Cloudflare Accuses Perplexity AI of Evading Blocks and Impersonating Browsers to Scrape Websites
Cloudflare, the company safeguarding millions of websites from digital threats, has issued grave accusations against the AI search engine Perplexity AI. According to their investigation, this popular AI assistant employs covert methods to extract information from websites, flouting established norms and blatantly disregarding site owners’ directives.
At the heart of the controversy lies the manner in which Perplexity collects data to generate its responses. When a website explicitly blocks automated access using the robots.txt
file—a virtual “No Entry” sign for bots—Perplexity refuses to heed the warning. Instead, it disguises itself as a standard Chrome browser running on macOS, attempting to bypass protective barriers through deception.
To validate their suspicions, Cloudflare’s experts devised a clever experiment. They created several brand-new, undisclosed websites that were entirely off-limits to crawlers. Then, they queried Perplexity about the contents of these hidden sites. To their astonishment, the AI returned detailed summaries—despite having no legitimate access to such information.
It was revealed that Perplexity operates through a dual-pronged approach. Initially, it presents itself transparently as “Perplexity-User,” making approximately 20–25 million requests daily. But when this official bot is blocked, a shadow agent takes over—one that masquerades as a regular browser, issuing an additional 3–6 million requests per day under false pretenses.

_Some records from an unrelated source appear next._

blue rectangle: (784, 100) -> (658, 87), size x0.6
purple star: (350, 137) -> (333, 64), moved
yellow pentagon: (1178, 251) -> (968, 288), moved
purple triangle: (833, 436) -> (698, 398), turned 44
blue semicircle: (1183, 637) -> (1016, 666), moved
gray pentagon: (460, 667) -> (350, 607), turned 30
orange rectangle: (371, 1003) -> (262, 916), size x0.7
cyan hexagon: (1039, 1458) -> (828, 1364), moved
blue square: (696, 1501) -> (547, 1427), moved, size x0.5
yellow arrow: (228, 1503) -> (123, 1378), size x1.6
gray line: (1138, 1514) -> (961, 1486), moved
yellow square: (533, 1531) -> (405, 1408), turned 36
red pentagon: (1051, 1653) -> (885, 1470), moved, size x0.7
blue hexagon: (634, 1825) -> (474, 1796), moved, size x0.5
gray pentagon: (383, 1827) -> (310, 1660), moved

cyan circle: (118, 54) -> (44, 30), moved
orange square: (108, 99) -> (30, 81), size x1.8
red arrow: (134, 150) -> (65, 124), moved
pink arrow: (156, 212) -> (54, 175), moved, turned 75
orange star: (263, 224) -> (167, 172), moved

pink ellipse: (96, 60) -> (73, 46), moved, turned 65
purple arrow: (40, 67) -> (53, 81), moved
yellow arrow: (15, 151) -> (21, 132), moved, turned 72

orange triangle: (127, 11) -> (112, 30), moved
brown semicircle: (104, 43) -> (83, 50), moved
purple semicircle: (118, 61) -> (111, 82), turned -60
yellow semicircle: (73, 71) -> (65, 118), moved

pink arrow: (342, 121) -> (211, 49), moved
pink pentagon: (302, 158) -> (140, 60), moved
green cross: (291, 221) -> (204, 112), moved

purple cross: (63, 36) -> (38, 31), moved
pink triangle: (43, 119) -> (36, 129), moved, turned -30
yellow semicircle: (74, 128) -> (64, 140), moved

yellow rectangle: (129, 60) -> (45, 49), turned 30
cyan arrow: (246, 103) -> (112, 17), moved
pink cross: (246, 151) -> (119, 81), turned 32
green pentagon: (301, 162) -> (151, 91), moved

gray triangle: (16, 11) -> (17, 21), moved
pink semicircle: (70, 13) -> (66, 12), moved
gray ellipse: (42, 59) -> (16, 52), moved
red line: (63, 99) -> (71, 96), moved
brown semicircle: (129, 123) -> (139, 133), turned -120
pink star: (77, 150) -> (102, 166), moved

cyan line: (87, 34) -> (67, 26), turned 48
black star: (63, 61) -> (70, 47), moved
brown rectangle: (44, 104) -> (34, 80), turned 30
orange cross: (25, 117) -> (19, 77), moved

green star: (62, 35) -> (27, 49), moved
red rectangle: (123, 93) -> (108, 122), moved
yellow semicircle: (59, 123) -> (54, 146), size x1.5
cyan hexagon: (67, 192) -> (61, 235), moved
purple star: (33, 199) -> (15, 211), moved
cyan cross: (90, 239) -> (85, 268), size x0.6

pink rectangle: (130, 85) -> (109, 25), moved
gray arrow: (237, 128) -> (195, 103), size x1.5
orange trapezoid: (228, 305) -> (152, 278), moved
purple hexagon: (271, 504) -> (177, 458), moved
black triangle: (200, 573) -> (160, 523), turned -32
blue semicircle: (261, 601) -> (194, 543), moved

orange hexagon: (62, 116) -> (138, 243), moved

Worse still, when even this disguise is thwarted, the system resorts to cycling through various IP addresses and internet service providers to circumvent restrictions. It’s akin to a barred intruder who, when denied entry at the front door, attempts to sneak in through a window—or perhaps the back entrance.
Cloudflare drew a stark contrast between this behavior and that of OpenAI, the creator of ChatGPT. When subjected to the same test, OpenAI’s crawler, “ChatGPT-User,” reviewed the site’s robots.txt
, recognized the restriction, and ceased its attempts—no subterfuge, no evasion, just adherence to the publisher’s wishes.
For over thirty years, the internet has been built on a foundation of trust. There exists an unwritten code: bots should be transparent, clearly identify themselves, perform well-defined tasks, and—most critically—respect the intentions of website owners. Perplexity’s conduct, Cloudflare contends, runs counter to these foundational principles.
In response to these violations, Cloudflare has removed Perplexity from its list of verified bots and implemented specialized algorithms to detect and block its covert crawling activity. Moreover, the company has introduced new protective measures, empowering website operators to effortlessly block undesired AI traffic.
This incident has brought to light a pressing issue in today’s digital ecosystem. On one hand, AI systems require vast datasets to function and evolve. On the other, content creators must retain sovereignty over how their work is used. Already, more than 2.5 million websites have opted out of having their content used for AI training.
Cloudflare warns that evasive tactics will likely grow more sophisticated, but assures it is prepared to evolve its defenses accordingly. The company is currently collaborating with international technical organizations to establish clear, enforceable standards for AI bot behavior across the web.